Architectural Foundations
The Unified select()/execute()/scalars() API
SQLAlchemy 2.0's most consequential change is the retirement of session.query() in favour of a single construction/execution pipeline that works identically for Core and ORM. Every query begins with select(), insert(), update(), or delete() from sqlalchemy — these produce statement objects that know nothing about the session or connection. Execution is explicit: you pass the statement to await session.execute(stmt) or await conn.execute(stmt), receive a Result (or CursorResult for Core), and then choose how to consume it.
The Result object is lazy by default.
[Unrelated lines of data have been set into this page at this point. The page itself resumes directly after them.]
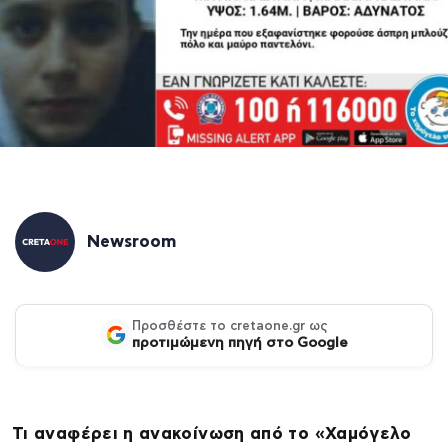
Newsroom
Προσθέστε το cretaone.gr ως
προτιμώμενη πηγή στο Google
Τι αναφέρει η ανακοίνωση από το «Χαμόγελο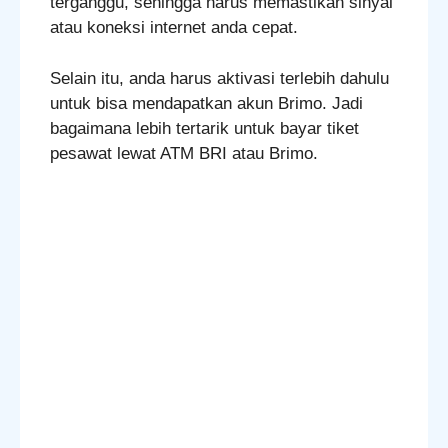
terganggu, sehingga harus memastikan sinyal
atau koneksi internet anda cepat.
Selain itu, anda harus aktivasi terlebih dahulu
untuk bisa mendapatkan akun Brimo. Jadi
bagaimana lebih tertarik untuk bayar tiket
pesawat lewat ATM BRI atau Brimo.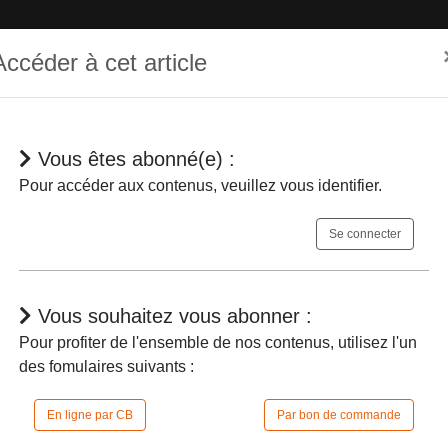
Accéder à cet article
Vous êtes abonné(e) :
hématique
Dépêches
Jurisprudences
En bref
Agenda
Pour accéder aux contenus, veuillez vous identifier.
Se connecter
Vous souhaitez vous abonner :
Pour profiter de l'ensemble de nos contenus, utilisez l'un
des fomulaires suivants :
Le désistement d’un suppléant suppose d’
tures
En ligne par CB
Par bon de commande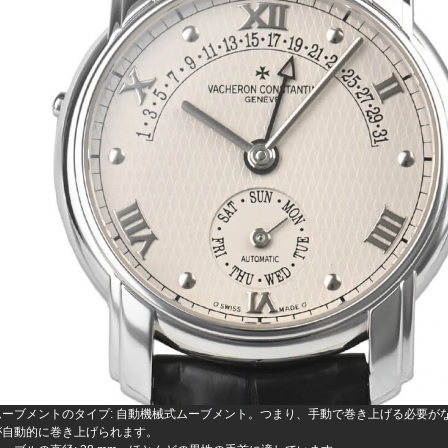
ムーブメントのタイプ: 自動機械式ムーブメント。つまり、手動で巻き上げる必要が
が自動的に巻き上げられます。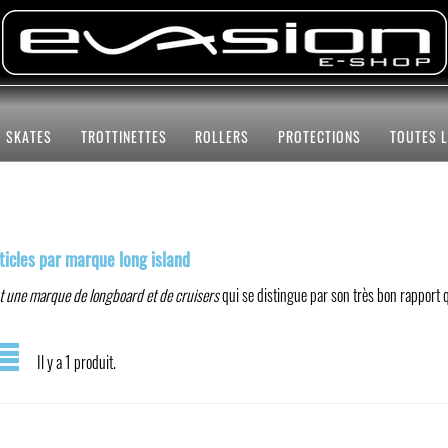
SKATES
TROTTINETTES
ROLLERS
PROTECTIONS
TOUTES 
ticles par marque long island
t une marque de longboard et de cruisers
qui se distingue par son très bon rapport q
Il y a 1 produit.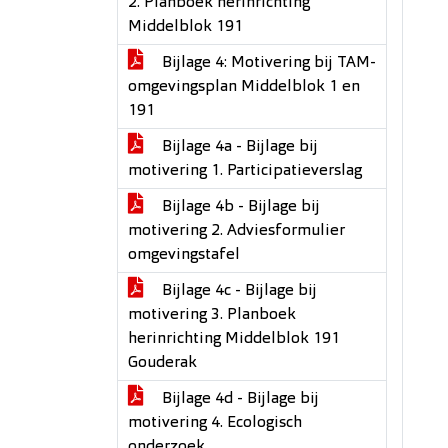
2. Planboek herinrichting
Middelblok 191
Bijlage 4: Motivering bij TAM-
omgevingsplan Middelblok 1 en
191
Bijlage 4a - Bijlage bij
motivering 1. Participatieverslag
Bijlage 4b - Bijlage bij
motivering 2. Adviesformulier
omgevingstafel
Bijlage 4c - Bijlage bij
motivering 3. Planboek
herinrichting Middelblok 191
Gouderak
Bijlage 4d - Bijlage bij
motivering 4. Ecologisch
onderzoek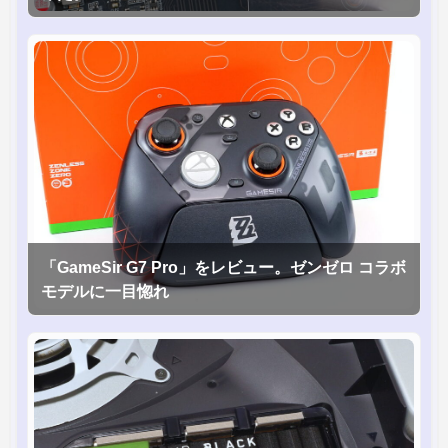
「GameSir G7 Pro」をレビュー。ゼンゼロ コラボ
モデルに一目惚れ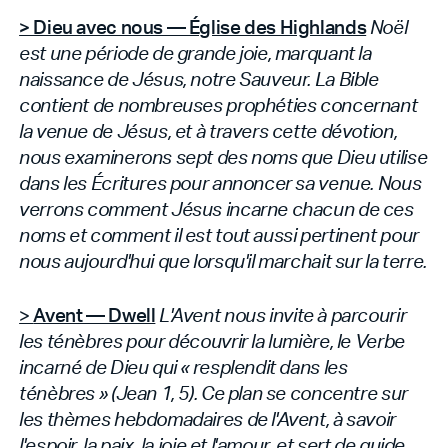
> Dieu avec nous — Église des Highlands
Noël
est une période de grande joie, marquant la
naissance de Jésus, notre Sauveur. La Bible
contient de nombreuses prophéties concernant
la venue de Jésus, et à travers cette dévotion,
nous examinerons sept des noms que Dieu utilise
dans les Écritures pour annoncer sa venue. Nous
verrons comment Jésus incarne chacun de ces
noms et comment il est tout aussi pertinent pour
nous aujourd'hui que lorsqu'il marchait sur la terre.
>
Avent — Dwell
L'Avent nous invite à parcourir
les ténèbres pour découvrir la lumière, le Verbe
incarné de Dieu qui « resplendit dans les
ténèbres » (Jean 1, 5). Ce plan se concentre sur
les thèmes hebdomadaires de l'Avent, à savoir
l'espoir, la paix, la joie et l'amour, et sert de guide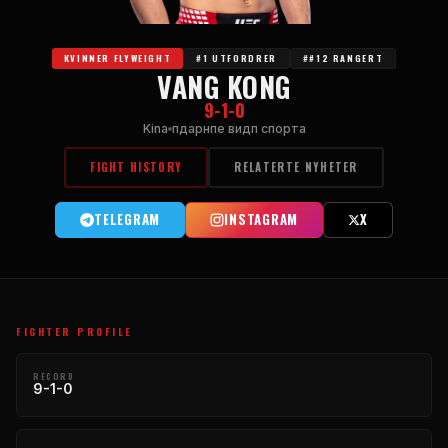
KVINNER FLYWEIGHT
#1 UTFORDRER
##12 RANGERT
VANG KONG
9-1-0
Kina
пдарнпе видп спорта
FIGHT HISTORY
RELATERTE NYHETER
TELEGRAM
INSTAGRAM
X
FIGHTER PROFILE
RECORD
9-1-0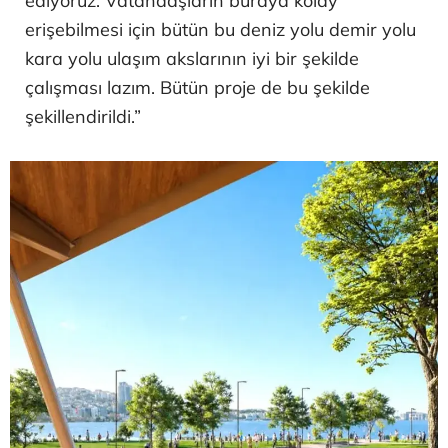
ediyoruz. Vatandaşların buraya kolay
erişebilmesi için bütün bu deniz yolu demir yolu
kara yolu ulaşım akslarının iyi bir şekilde
çalışması lazım. Bütün proje de bu şekilde
şekillendirildi.”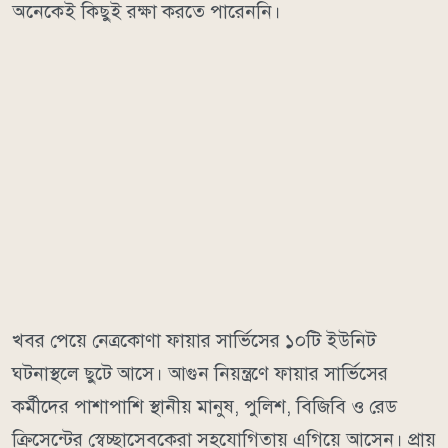
অনেকেই কিছুই রক্ষা করতে পারেননি।
খবর পেয়ে নেত্রকোণা ফায়ার সার্ভিসের ১০টি ইউনিট
ঘটনাস্থলে ছুটে আসে। আগুন নিয়ন্ত্রণে ফায়ার সার্ভিসের
কর্মীদের পাশাপাশি স্থানীয় মানুষ, পুলিশ, বিজিবি ও রেড
ক্রিসেন্টের স্বেচ্ছাসেবকেরা সহযোগিতায় এগিয়ে আসেন। প্রায়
Calling .scalars() extracts the first column of each row (usually an ORM instance), .mappings() produces RowMapping dicts, .all() materialises the full list, and .partitions(N) yields fixed-size batches. For async workloads that must not block the event loop during iteration, await session.stream(stmt) returns an AsyncResult with the same API surface but backed by server-side cursors.
# Full imports shown — runnable Python 3.11+
from __future__ import annotations
from typing import Sequence
from sqlalchemy import select
from sqlalchemy.ext.asyncio import AsyncSession, create_async_engine
from sqlalchemy.orm import DeclarativeBase, Mapped, mapped_column
class Base(DeclarativeBase):
pass
class User(Base):
__tablename__ = "users"
id: Mapped[int] = mapped_column(primary_key=True)
email: Mapped[str] = mapped_column(unique=True, index=True)
tenant_id: Mapped[int] = mapped_column(index=True)
status: Mapped[str] = mapped_column(default="active")
engine = create_async_engine(
"postgresql+asyncpg://user:pass@localhost/mydb",
pool_size=10,
max_overflow=20,
pool_timeout=30,
)
async def fetch_active_users(tenant: int, limit: int = 100) -> Sequence[User]:
stmt = (
select(User)
.where(User.tenant_id == tenant, User.status == "active")
.order_by(User.id)
.limit(limit)
)
async with AsyncSession(engine) as session:
result = await session.execute(stmt)
return result.scalars().all() # returns list[User]
Result and Row: What You Actually Get Back
Every execute() call returns a CursorResult (sync) or wraps one in an AsyncResult (async). The internal representation is a sequence of Row objects — named tuples keyed by column label. When you call .scalars() on an ORM select(Model), SQLAlchemy unwraps each Row to produce the mapped instance. When you call .mappings(), you get RowMapping objects that behave like read-only dicts with both attribute and key access.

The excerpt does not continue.